Answer: \(x^2+y^2-8\sqrt2x-8\sqrt2y+39=0\).

The first circle is

\(x^2+y^2-25=0\),

so its centre is \((0,0)\) and its radius is

\(5\).

The second circle has the same radius, so its radius is also \(5\). Let its centre be \(C\).

The two circles intersect at \(A\) and \(B\), and \(AB\) is their common chord. The line joining the centres of two intersecting equal circles is perpendicular to their common chord.

The chord \(AB\) is parallel to

\(y=-x\),

which has gradient \(-1\). Therefore the line joining the two centres has gradient \(1\).

Since the coordinates of the centre of the second circle are both positive, write

\(C=(k,k)\), where \(k\gt0\).

The chord \(AB\) has length \(6\), so half the chord has length \(3\).

In a circle of radius \(5\), the perpendicular distance from the centre to a chord of length \(6\) is found using Pythagoras:

\(\sqrt{5^2-3^2}=\sqrt{25-9}=4\).

For two equal circles, the common chord lies halfway between the two centres. Therefore the distance between the centres is

\(2\times4=8\).

So

\(OC=8\).

But \(O=(0,0)\) and \(C=(k,k)\), hence

\(OC=\sqrt{k^2+k^2}=k\sqrt2\).

Thus

\(k\sqrt2=8\),

so

\(k=4\sqrt2\).

The centre of the second circle is therefore

\((4\sqrt2,4\sqrt2)\).

Its equation is

\((x-4\sqrt2)^2+(y-4\sqrt2)^2=25\).

Expanding,

\(x^2-8\sqrt2x+32+y^2-8\sqrt2y+32=25\).

Therefore

\(x^2+y^2-8\sqrt2x-8\sqrt2y+39=0\).

Answer: \((x-2)^2+(y-1)^2=4\), and \(a=-3\pm2\sqrt5\).

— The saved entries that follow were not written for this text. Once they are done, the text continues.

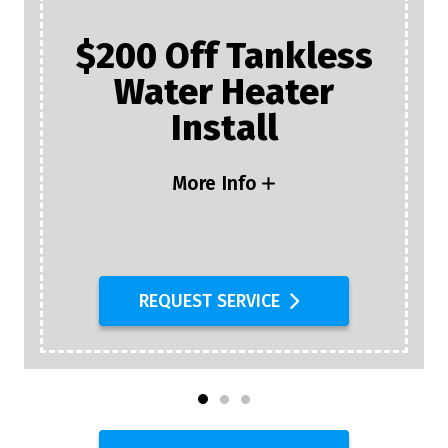
$200 Off Tankless
Water Heater
Install
More Info
REQUEST SERVICE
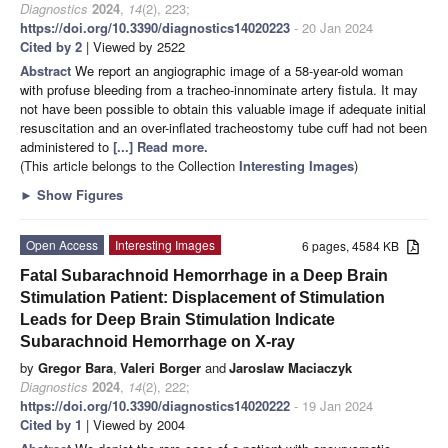
Diagnostics
2024
,
14
(2), 223;
https://doi.org/10.3390/diagnostics14020223
- 20 Jan 2024
Cited by 2
| Viewed by 2522
Abstract
We report an angiographic image of a 58-year-old woman
with profuse bleeding from a tracheo-innominate artery fistula. It may
not have been possible to obtain this valuable image if adequate initial
resuscitation and an over-inflated tracheostomy tube cuff had not been
administered to
[...] Read more.
(This article belongs to the Collection
Interesting Images
)
►
Show Figures
Open Access
Interesting Images
6 pages, 4584 KB
Fatal Subarachnoid Hemorrhage in a Deep Brain
Stimulation Patient: Displacement of Stimulation
Leads for Deep Brain Stimulation Indicate
Subarachnoid Hemorrhage on X-ray
by
Gregor Bara
,
Valeri Borger
and
Jaroslaw Maciaczyk
Diagnostics
2024
,
14
(2), 222;
https://doi.org/10.3390/diagnostics14020222
- 19 Jan 2024
Cited by 1
| Viewed by 2004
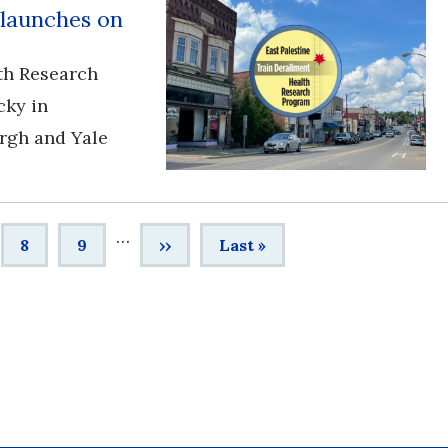
 launches on
th Research
cky in
urgh and Yale
…
e
Page
8
Page
9
Next
››
Last
Last »
page
page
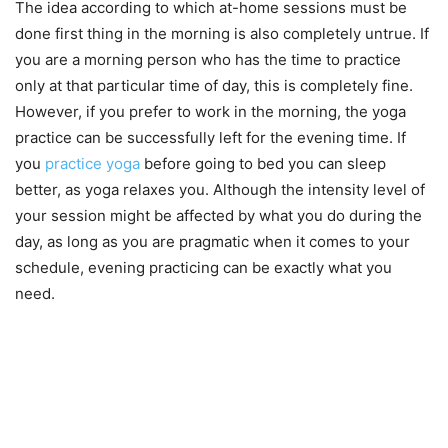
The idea according to which at-home sessions must be
done first thing in the morning is also completely untrue. If
you are a morning person who has the time to practice
only at that particular time of day, this is completely fine.
However, if you prefer to work in the morning, the yoga
practice can be successfully left for the evening time. If
you
practice yoga
before going to bed you can sleep
better, as yoga relaxes you. Although the intensity level of
your session might be affected by what you do during the
day, as long as you are pragmatic when it comes to your
schedule, evening practicing can be exactly what you
need.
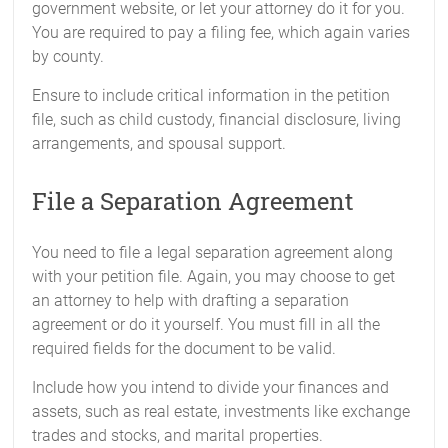
government website, or let your attorney do it for you.
You are required to pay a filing fee, which again varies
by county.
Ensure to include critical information in the petition
file, such as child custody, financial disclosure, living
arrangements, and spousal support.
File a Separation Agreement
You need to file a legal separation agreement along
with your petition file. Again, you may choose to get
an attorney to help with drafting a separation
agreement or do it yourself. You must fill in all the
required fields for the document to be valid.
Include how you intend to divide your finances and
assets, such as real estate, investments like exchange
trades and stocks, and marital properties.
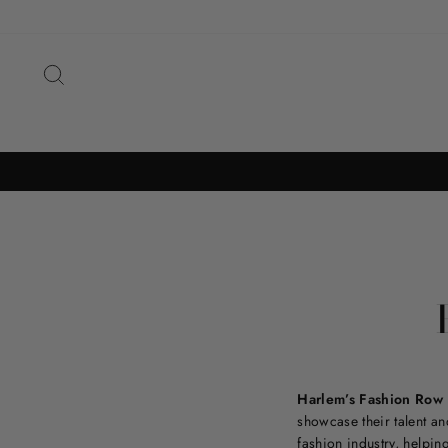
Skip
to
content
SEARCH
Harlem’s Fashion Row
showcase their talent and
fashion industry, helpin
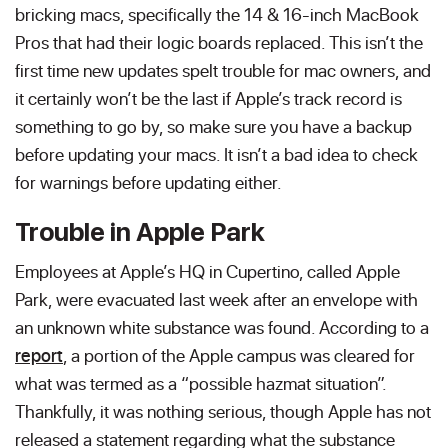
bricking macs, specifically the 14 & 16-inch MacBook
Pros that had their logic boards replaced. This isn’t the
first time new updates spelt trouble for mac owners, and
it certainly won’t be the last if Apple’s track record is
something to go by, so make sure you have a backup
before updating your macs. It isn’t a bad idea to check
for warnings before updating either.
Trouble in Apple Park
Employees at Apple’s HQ in Cupertino, called Apple
Park, were evacuated last week after an envelope with
an unknown white substance was found. According to a
report
, a portion of the Apple campus was cleared for
what was termed as a “possible hazmat situation”.
Thankfully, it was nothing serious, though Apple has not
released a statement regarding what the substance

(a) The circle is tangent to the vertical lines \(x=0\) and \(x=4\). Therefore its centre is midway between these lines, so the \(x\)-coordinate of the centre is

\(2.\)

The circle is also tangent to the horizontal lines \(y=3\) and \(y=-1\). Therefore the \(y\)-coordinate of the centre is midway between them:

\(1.\)

The distance from the centre \((2,1)\) to each tangent line is \(2\), so the radius is \(2\). Hence the equation of the circle is

\((x-2)^2+(y-1)^2=4.\)

(b) Substitute \(y=2x+a\) into the circle equation:

\((x-2)^2+(2x+a-1)^2=4.\)

Expand:

\(x^2-4x+4+4x^2+4x(a-1)+(a-1)^2=4.\)

Subtract \(4\) from both sides and collect terms:

\(5x^2+4(a-2)x+(a-1)^2=0,\)

as required.

For the line to be tangent to the circle, this quadratic in \(x\) must have exactly one root. Therefore its discriminant is zero:

\([4(a-2)]^2-4(5)(a-1)^2=0.\)

So

\(16(a-2)^2-20(a-1)^2=0.\)

Divide by \(4\):

\(4(a-2)^2-5(a-1)^2=0.\)

Expanding,

\(4(a^2-4a+4)-5(a^2-2a+1)=0.\)

This gives

\(4a^2-16a+16-5a^2+10a-5=0,\)

so

\(-a^2-6a+11=0.\)

Therefore

\(a^2+6a-11=0.\)

Using the quadratic formula,

\(a=\dfrac{-6\pm\sqrt{36+44}}{2}=\dfrac{-6\pm\sqrt{80}}{2}.\)

Hence

\(a=-3\pm2\sqrt5.\)